[ID: a self-portrait of Candice, a light-brown woman with short, black hair, leaning against a window and looking away from the camera. The photo is very light and airy.]

About

I’m a writer, photographer and anti-oppression mental health advocate from Trinidad and Tobago— a very dangerous nation in the Global South. My lived experience of having spent decades in an incredibly violent part of the Global South, deeply traumatised by borders, informs so much of my work and perspectives on trauma, disability and healing.

I’m a survivor of gun violence, IPV and CSA. I regularly hold space for other abuse survivors and I organise material support for survivors through mutual aid as often as I can. I dream of a world in which care is not a scarce resource for survivors, but flows abundantly through communities. I long for a world in which survivors are actually cared for by their communities, instead of abandoned, or where communities automatically outsource their care to professionalised services.

I’m a descendent of Indian indentured labourers who were kidnapped and displaced under colonialism from their homelands and abused by those in power over them, which has resulted in extensive historical and intergenerational trauma and diasporic grief that I still work through.

I believe in liberatory harm reduction, disability justice and Mad Liberation. I long for a world in which people are not pathologised for the ways that they survive violence and oppression, but where our survival strategies are honoured and valued. Where we can sit with and hold space for madness, for large, uncomfortable displays of pain, for emotional expressions and expressions of trauma that do not make sense to us, instead of immediately resorting to carceral responses.

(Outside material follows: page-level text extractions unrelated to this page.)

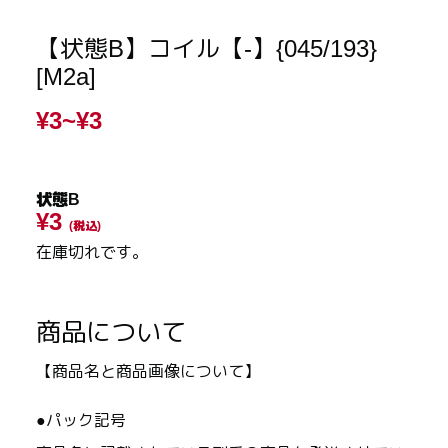
【状態B】コイル【-】{045/193}
[M2a]
¥3~
¥3
状態B
¥3
(税込)
在庫切れです。
商品について
【商品名と商品画像について】
●パック記号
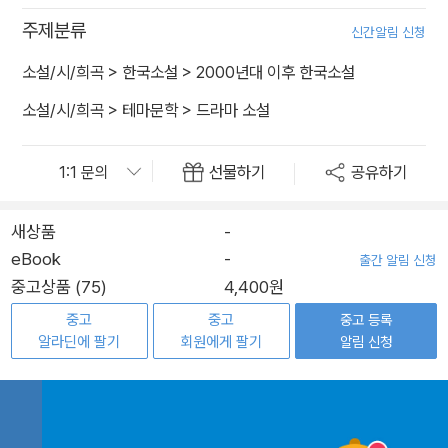
주제분류
신간알림 신청
소설/시/희곡
>
한국소설
>
2000년대 이후 한국소설
소설/시/희곡
>
테마문학
>
드라마 소설
선물하기
공유하기
새상품
-
eBook
-
출간 알림 신청
중고상품 (75)
4,400원
중고
중고
중고 등록
알라딘에 팔기
회원에게 팔기
알림 신청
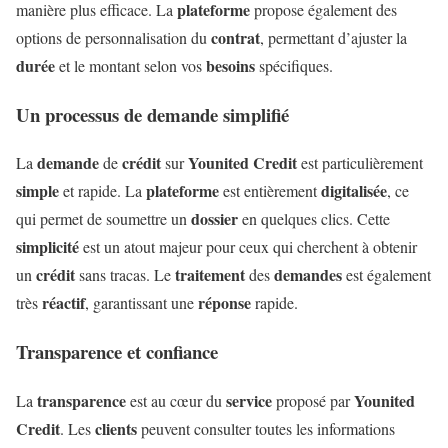
plateforme
manière plus efficace. La
propose également des
contrat
options de personnalisation du
, permettant d’ajuster la
durée
besoins
et le montant selon vos
spécifiques.
Un processus de demande simplifié
demande
crédit
Younited Credit
La
de
sur
est particulièrement
simple
plateforme
digitalisée
et rapide. La
est entièrement
, ce
dossier
qui permet de soumettre un
en quelques clics. Cette
simplicité
est un atout majeur pour ceux qui cherchent à obtenir
crédit
traitement
demandes
un
sans tracas. Le
des
est également
réactif
réponse
très
, garantissant une
rapide.
Transparence et confiance
transparence
service
Younited
La
est au cœur du
proposé par
Credit
clients
. Les
peuvent consulter toutes les informations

Several years ago, I founded The Not Okay Movement based in Trinidad and Tobago, the first of its kind to develop significant national mental health resources, such as the Guide to Understanding Mental Health Disabilities in the Workplace.

I’ve also been an advocate for years for people diagnosed with ‘Borderline Personality Disorder’, most of whom are abuse survivors, to be cared for through anti-carceral, non-pathologising approaches and frameworks, and I work as a consultant to mental health practitioners who are in need of more support in caring for people diagnosed with BPD.

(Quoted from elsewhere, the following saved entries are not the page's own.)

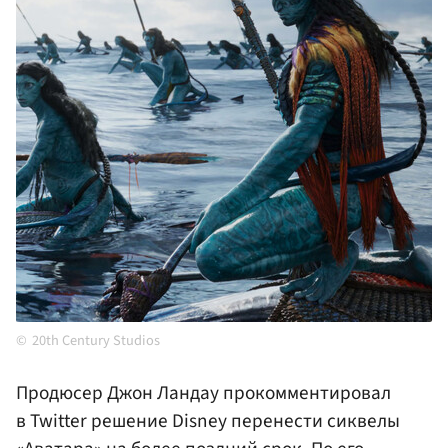
20th Century Studios
Продюсер Джон Ландау прокомментировал
в Twitter решение Disney перенести сиквелы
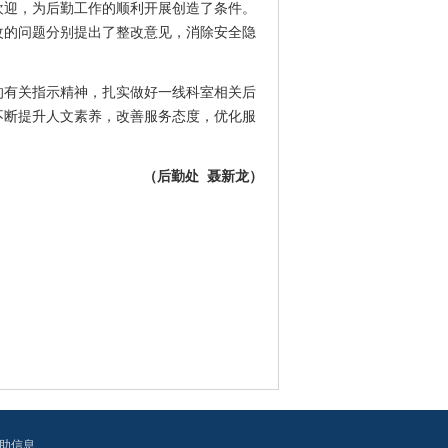
欢迎，为后勤工作的顺利开展创造了条件。
改的问题分别提出了整改意见，消除安全隐
有关指示精神，扎实做好一线科室相关后
不断提升人文素养，改善服务态度，优化服
（后勤处 聂新龙）
助信息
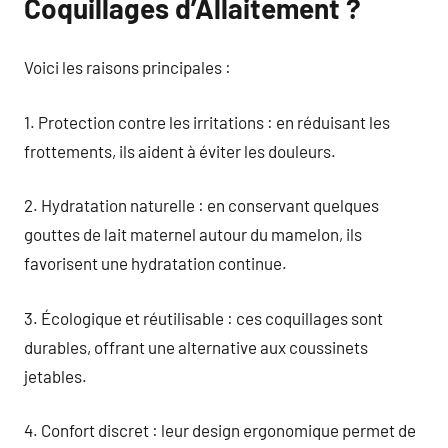
Coquillages d’Allaitement ?
Voici les raisons principales :
1. Protection contre les irritations : en réduisant les
frottements, ils aident à éviter les douleurs.
2. Hydratation naturelle : en conservant quelques
gouttes de lait maternel autour du mamelon, ils
favorisent une hydratation continue.
3. Écologique et réutilisable : ces coquillages sont
durables, offrant une alternative aux coussinets
jetables.
4. Confort discret : leur design ergonomique permet de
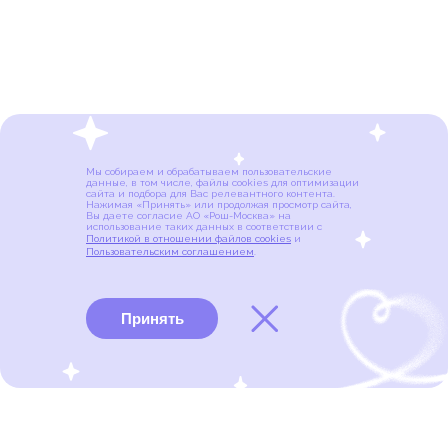
Мы собираем и обрабатываем пользовательские
данные, в том числе, файлы cookies для оптимизации
сайта и подбора для Вас релевантного контента.
Нажимая «Принять» или продолжая просмотр сайта,
Вы даете согласие АО «Рош-Москва» на
использование таких данных в соответствии с
Политикой в отношении файлов cookies
и
Пользовательским соглашением
.
Принять
Виды рака
Памятки
Меню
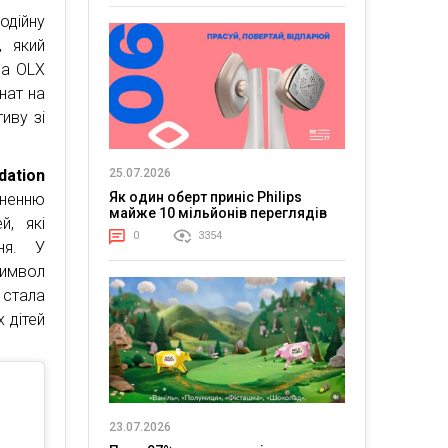
одійну
, який
на OLX
нат на
иву зі
ation
25.07.2026
Як один оберт приніс Philips
ненню
майже 10 мільйонів переглядів
й, які
0
3354
ня. У
символ
стала
 дітей
23.07.2026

I’m a writer and I’ve been a photographer for almost ten years now— both of these being the things that I may have centered my life around in a radically different world, one in which we didn’t have to dedicate so much of our lives to protecting one another from violence and supporting one another in accessing our basic needs.

I hold a BA in English Language and Literature from King’s College, London, and have taken trainings on Disability Justice, harm reduction, radical mental health, anti-carceral approaches to care, decolonial approaches to grief, somatic trauma therapy and the Medical Industrial Complex from The Embody Lab, Fireweed Collective, IDHA, Project Lets, and Health Justice Commons.